Two Paths to Winning
None of this means the established giants are losing. The same period that has seen vibe-coding startups soar has also seen incumbents post enormous results—one major enterprise software company recently printed an 800-million-dollar quarter on its agentic AI product, while data-platform incumbents continue to thrive.
The reconciling principle is this: startups are winning by owning greenfield, while incumbents are winning by bolting AI into the distribution they already own. These are not contradictory outcomes. A nimble startup can capture entirely new use cases that didn't exist before, building from scratch on AI-native foundations. At the same time, an entrenched player can layer AI capabilities onto its existing customer base, brand, and reach—monetizing intelligence through channels it already controls.

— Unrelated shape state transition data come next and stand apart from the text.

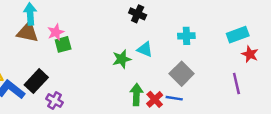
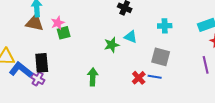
gray square: (182, 74) -> (161, 57), turned -30
black rectangle: (36, 81) -> (42, 63), turned -48
green arrow: (136, 94) -> (93, 77), moved
purple cross: (55, 101) -> (38, 79), moved

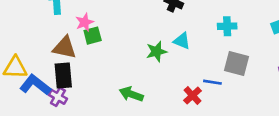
brown triangle: (35, 23) -> (65, 48), moved
gray square: (161, 57) -> (236, 64), moved
green arrow: (93, 77) -> (131, 94), turned -72
blue line: (155, 77) -> (212, 82), moved

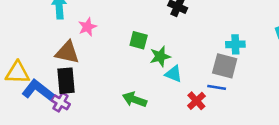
cyan cross: (227, 26) -> (235, 44), moved
green square: (93, 36) -> (139, 40), moved, turned 30
cyan triangle: (182, 41) -> (174, 74), moved
gray square: (236, 64) -> (225, 66), moved

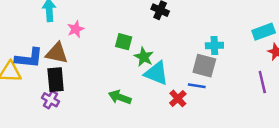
green star: (160, 56) -> (144, 57), turned -30
cyan triangle: (174, 74) -> (156, 73), size x1.5
blue L-shape: (38, 90) -> (29, 58), moved, turned 148

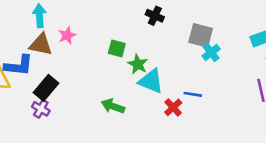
cyan cross: (214, 46) -> (211, 52), turned -36
brown triangle: (57, 53) -> (41, 45), moved
gray square: (204, 66) -> (201, 35), moved
black rectangle: (56, 80) -> (46, 88), turned 45

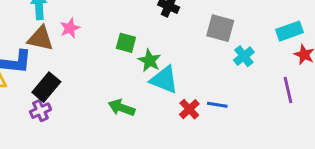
cyan cross: (211, 52) -> (244, 56), moved
blue line: (193, 94) -> (217, 105), moved
purple cross: (41, 109) -> (40, 111), turned 36

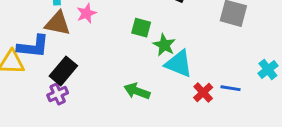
cyan cross: (244, 56) -> (268, 69), moved

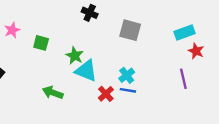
green square: (141, 28) -> (41, 43), moved
cyan cross: (268, 69) -> (127, 75), moved

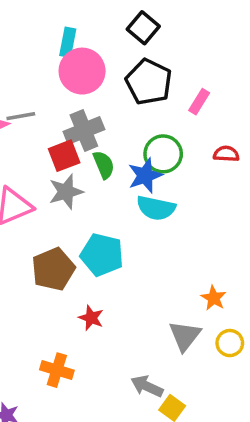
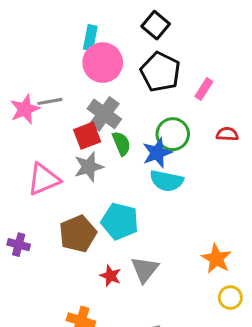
gray cross: (84, 130) -> (104, 114), turned -32
orange star: (214, 298) -> (216, 259), size x1.4
gray triangle: (185, 336) -> (145, 270), moved

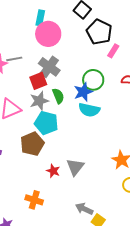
black pentagon: (160, 72) -> (99, 32), moved
green semicircle: (121, 143) -> (58, 96), moved
cyan pentagon: (120, 221) -> (46, 123), moved

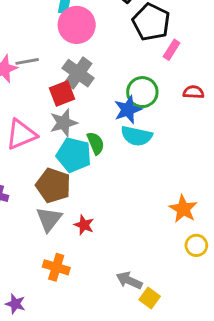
green semicircle: (58, 96) -> (96, 143), moved
brown pentagon: (32, 144) -> (53, 186), turned -30
gray triangle: (75, 167) -> (49, 219), moved

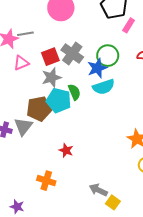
gray cross: (78, 73) -> (72, 54), moved
pink triangle: (21, 134) -> (21, 63), moved, size x0.7
cyan semicircle: (137, 136) -> (104, 87), turned -30
brown pentagon: (53, 186) -> (39, 109), moved, turned -30
gray triangle: (49, 219) -> (23, 126), moved

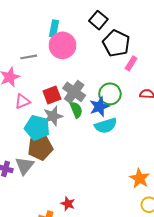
gray line: (25, 34) -> (29, 57), moved
green semicircle: (74, 92) -> (76, 110), moved
cyan pentagon: (59, 100) -> (37, 128), moved
red star: (66, 150) -> (68, 204), moved

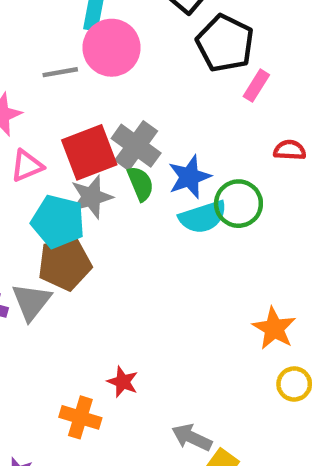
gray line: (29, 57) -> (60, 72), moved
green circle: (110, 94) -> (238, 204), moved
red square: (52, 95) -> (89, 152), size x1.4

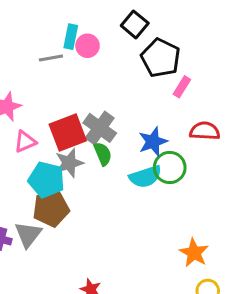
pink circle: (112, 48) -> (88, 46), moved, size x0.6
gray line: (60, 72) -> (51, 58), moved
red semicircle: (290, 150) -> (205, 131), size x1.4
blue star: (189, 177) -> (153, 142), moved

In other words, you don't have to choose between these futures. We will continue to live in a world where vibe coders launch products overnight and where the large incumbents keep crushing it. Both stories are true simultaneously.
What the Money Reveals
The throughline across all of this is that corporate spending is a more honest signal than corporate hype. The hype says everyone is racing to buy AI models. The money says something subtler: businesses are buying the orchestration, the middleware, and the workflow tools that let them extract value from a volatile and rapidly evolving set of models—without betting the company on any single one of them. They are hedging intelligently, automating their first drafts, and matching tools to tasks. That is not the behavior of a market caught up in mania. It is the behavior of a market learning, in real time, how to actually put this technology to work.